La lutte contre le travail illégal, encore appelé travail dissimilé ou clandestin, est l’une des priorités nationales depuis plusieurs décennies.

La loi impose en effet, à tout donneur d’ordre concluant un contrat d’un montant d’au moins 5 000 € HT, non seulement de s’assurer par le biais de diverses vérifications documentaires, pendant toute la durée de la prestation que son co-contractant ne commet pas de délit de travail dissimulé (Article L. 8222-1 du Code du travail), mais aussi d’enjoindre ce dernier à faire cesser sans délai cette situation dans certains cas (Article L. 8222-5 du Code du travail). 

Les conséquences du non-respect de ces obligations ne sont pas anodines puisqu’il s’agira d’actionner la responsabilité conjointe et solidaire de chaque maillon de la chaîne de sous-traitance. En d’autres termes, le donneur d’ordre pourra notamment être contraint de régler les dettes fiscales et sociales de son cocontractant défaillant. Ces règles, bien que particulièrement sévères, ont été avalisées par le Conseil constitutionnel (Décision n° 2015-479 QPC du 31 juillet 2015). Si elles ne sont pas nouvelles, la pratique montre qu’elles sont de plus en plus souvent utilisées par les administrations fiscale, douanière et sociale pour recouvrer leurs créances. 

Devoir de vigilance, devoir d’injonction et lutte contre le travail dissimulé 

Champ d’application et étendue des obligations de vigilance et d’injonction 

Qui est concerné ? Toute personne qui conclut un contrat dont l'objet porte sur une obligation d'un montant minimum de 5 000 € HT (La jurisprudence veille à ce que les contractants ne scindent pas leurs relations en plusieurs contrats, afin d'échapper à l'obligation de vérification. La Cour de cassation juge ainsi qu’une prestation de services faisant l'objet de plusieurs factures, elle n'en constitue pas moins un seul contrat à exécution successive : Cass. 2e civ., 16 nov. 2004, n° 02-30.550 : JurisData n° 2004-025651. - Cass. 2e civ., 17 janv. 2008, n° 06-20.594) en vue de l'exécution d'un travail, de la fourniture d'une prestation de services ou de l'accomplissement d'un acte de commerce, quelle qu’en soit le milieu (bâtiment, transport, travaux agricoles, etc.). Ces règles s’appliquent que le sous-traitant soit une entreprise établie en France ou à l’étranger. Une obligation de vigilance, bien qu’allégée, pèse également sur le particulier. 

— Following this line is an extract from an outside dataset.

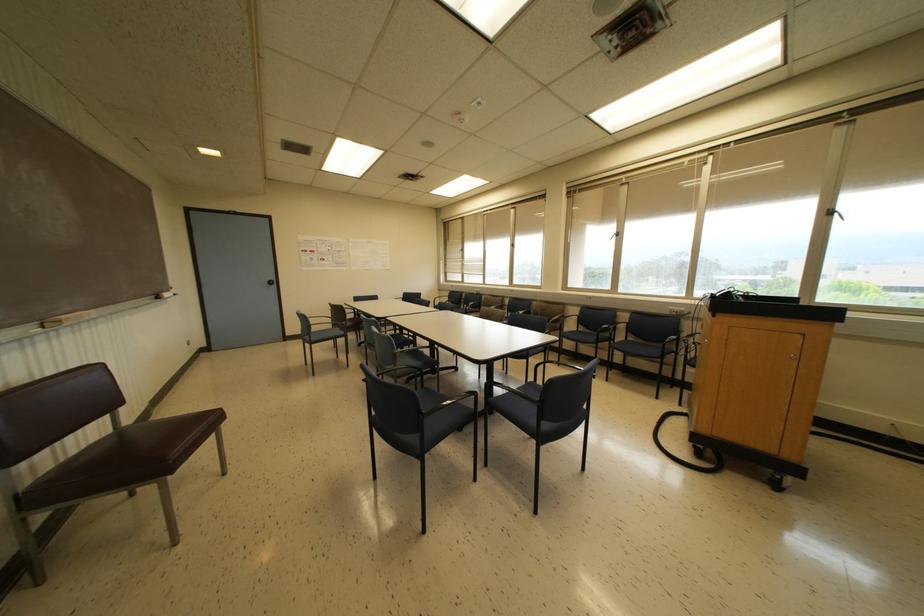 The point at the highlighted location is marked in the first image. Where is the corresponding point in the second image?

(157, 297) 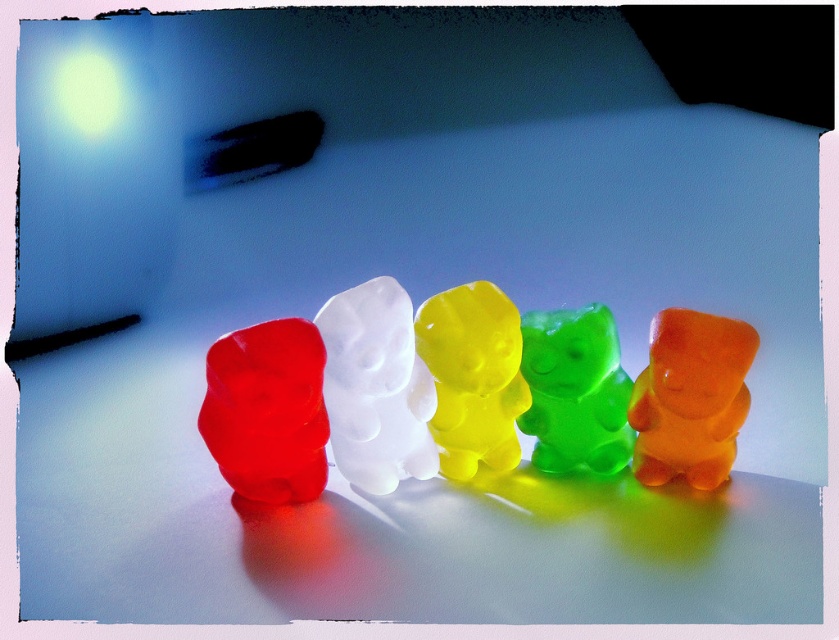 Which is behind, point (565, 364) or point (498, 436)?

Comment respecter son obligation de vigilance ? Le donneur d’ordre est considéré comme ayant procédé aux vérifications imposées par les textes s’il se fait remettre par son cocontractant, lors de la conclusion du contrat et tous les six mois jusqu'à la fin de son exécution (Article R.8222-5 du Code du travail) : 

. Une attestation de fourniture des déclarations sociales et de paiement des cotisations et contributions de sécurité sociale émanant de l'organisme de protection sociale chargé du recouvrement des cotisations et des contributions datant de moins de six mois, dont il s'assure de l'authenticité auprès de l'organisme de recouvrement des cotisations de sécurité sociale ; 

. Un extrait K-bis, une carte d'identification justifiant de l'inscription au répertoire des métiers, un devis, un document publicitaire ou une correspondance professionnelle, à condition qu'y soient mentionnés le nom ou la dénomination sociale, l'adresse complète et le numéro d'immatriculation au registre du commerce et des sociétés ou au répertoire des métiers ou à un tableau d'un ordre professionnel, ou la référence de l'agrément délivré par l'autorité compétente ; 

. Un récépissé du dépôt de déclaration auprès d'un centre de formalités des entreprises pour les personnes en cours d'inscription. Insistons sur le fait que le donneur d’ordre se doit de vérifier l’authenticité des justificatifs produits et que le fait de demander ces documents à la signature du contrat ne suffit pas à prémunir celui-ci contre le risque de solidarité s’il ne réitère ces mêmes demandes tous les six mois (CAA Nantes, 1re chambre, 9 septembre 2021, 19NT0428, SA Bouygues TP.) Pour le donneur d’ordre particulier, un seul des documents listés ci-dessus suffit. 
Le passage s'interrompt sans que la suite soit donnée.